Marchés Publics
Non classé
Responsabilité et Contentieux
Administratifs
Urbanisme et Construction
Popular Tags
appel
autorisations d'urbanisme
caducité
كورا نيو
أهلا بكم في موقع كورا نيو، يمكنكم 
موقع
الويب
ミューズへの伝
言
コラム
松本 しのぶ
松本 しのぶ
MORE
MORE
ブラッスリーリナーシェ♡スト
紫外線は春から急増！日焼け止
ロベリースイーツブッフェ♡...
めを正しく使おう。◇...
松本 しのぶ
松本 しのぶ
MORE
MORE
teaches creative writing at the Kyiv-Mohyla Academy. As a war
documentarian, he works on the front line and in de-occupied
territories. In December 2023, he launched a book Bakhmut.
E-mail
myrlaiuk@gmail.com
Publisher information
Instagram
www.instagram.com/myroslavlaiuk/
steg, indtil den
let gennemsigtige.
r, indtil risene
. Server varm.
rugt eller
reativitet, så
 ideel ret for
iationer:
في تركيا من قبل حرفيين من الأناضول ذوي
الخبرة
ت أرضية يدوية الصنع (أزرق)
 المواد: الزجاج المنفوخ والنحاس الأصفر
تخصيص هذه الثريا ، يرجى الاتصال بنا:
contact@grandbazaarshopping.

▶ Your task
Would you please return all lines from the listing above that contain "كورا"?

▶ Response area
كورا نيو
أهلا بكم في موقع كورا نيو، يمكنكم 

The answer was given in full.